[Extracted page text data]
---*---

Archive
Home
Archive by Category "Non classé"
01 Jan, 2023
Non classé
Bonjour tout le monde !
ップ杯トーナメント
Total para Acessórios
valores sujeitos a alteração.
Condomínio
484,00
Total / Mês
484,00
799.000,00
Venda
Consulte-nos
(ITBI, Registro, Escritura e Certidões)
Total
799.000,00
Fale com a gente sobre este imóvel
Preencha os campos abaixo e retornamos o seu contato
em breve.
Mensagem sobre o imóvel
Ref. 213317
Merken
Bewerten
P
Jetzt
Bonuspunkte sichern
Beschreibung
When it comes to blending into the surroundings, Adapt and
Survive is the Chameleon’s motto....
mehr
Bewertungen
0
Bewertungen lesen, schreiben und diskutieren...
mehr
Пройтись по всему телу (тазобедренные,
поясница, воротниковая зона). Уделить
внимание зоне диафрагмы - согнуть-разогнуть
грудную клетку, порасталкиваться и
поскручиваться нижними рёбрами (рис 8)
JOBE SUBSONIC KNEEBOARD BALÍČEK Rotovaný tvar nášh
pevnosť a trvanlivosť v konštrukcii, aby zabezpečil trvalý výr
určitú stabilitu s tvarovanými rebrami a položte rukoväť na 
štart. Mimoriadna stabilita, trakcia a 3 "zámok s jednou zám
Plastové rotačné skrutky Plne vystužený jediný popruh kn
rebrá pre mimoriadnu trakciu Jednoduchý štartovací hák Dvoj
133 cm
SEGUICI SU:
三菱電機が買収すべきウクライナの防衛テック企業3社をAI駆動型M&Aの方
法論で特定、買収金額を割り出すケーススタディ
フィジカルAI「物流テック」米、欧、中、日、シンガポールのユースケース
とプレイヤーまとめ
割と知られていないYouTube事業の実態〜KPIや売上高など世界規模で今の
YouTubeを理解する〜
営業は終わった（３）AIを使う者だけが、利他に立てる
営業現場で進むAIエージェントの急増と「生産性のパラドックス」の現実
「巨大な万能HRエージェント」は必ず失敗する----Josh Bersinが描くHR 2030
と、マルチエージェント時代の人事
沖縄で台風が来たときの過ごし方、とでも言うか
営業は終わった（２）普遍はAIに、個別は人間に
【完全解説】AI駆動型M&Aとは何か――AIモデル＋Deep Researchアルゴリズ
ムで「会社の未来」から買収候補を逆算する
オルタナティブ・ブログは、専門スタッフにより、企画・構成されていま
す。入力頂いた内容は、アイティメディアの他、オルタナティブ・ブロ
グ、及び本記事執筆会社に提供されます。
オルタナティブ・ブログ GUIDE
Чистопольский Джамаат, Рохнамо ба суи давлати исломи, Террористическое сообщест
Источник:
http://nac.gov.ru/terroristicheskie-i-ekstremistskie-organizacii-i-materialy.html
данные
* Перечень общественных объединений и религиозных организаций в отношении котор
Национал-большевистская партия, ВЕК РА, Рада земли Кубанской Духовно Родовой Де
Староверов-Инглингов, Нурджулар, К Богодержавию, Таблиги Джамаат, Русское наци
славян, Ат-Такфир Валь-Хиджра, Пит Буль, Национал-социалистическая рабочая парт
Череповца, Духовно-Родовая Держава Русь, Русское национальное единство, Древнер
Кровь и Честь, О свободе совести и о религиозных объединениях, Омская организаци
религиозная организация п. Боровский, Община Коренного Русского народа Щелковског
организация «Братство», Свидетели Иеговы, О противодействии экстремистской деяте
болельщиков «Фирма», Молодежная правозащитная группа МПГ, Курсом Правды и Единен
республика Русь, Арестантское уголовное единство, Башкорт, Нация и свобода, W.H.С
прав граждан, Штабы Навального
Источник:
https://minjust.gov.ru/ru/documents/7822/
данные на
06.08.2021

---*---

◆ **Prompt**
Given the entries above, count how many lines include the word "Русское"; respond with the number only.

◆ **Written answer**
2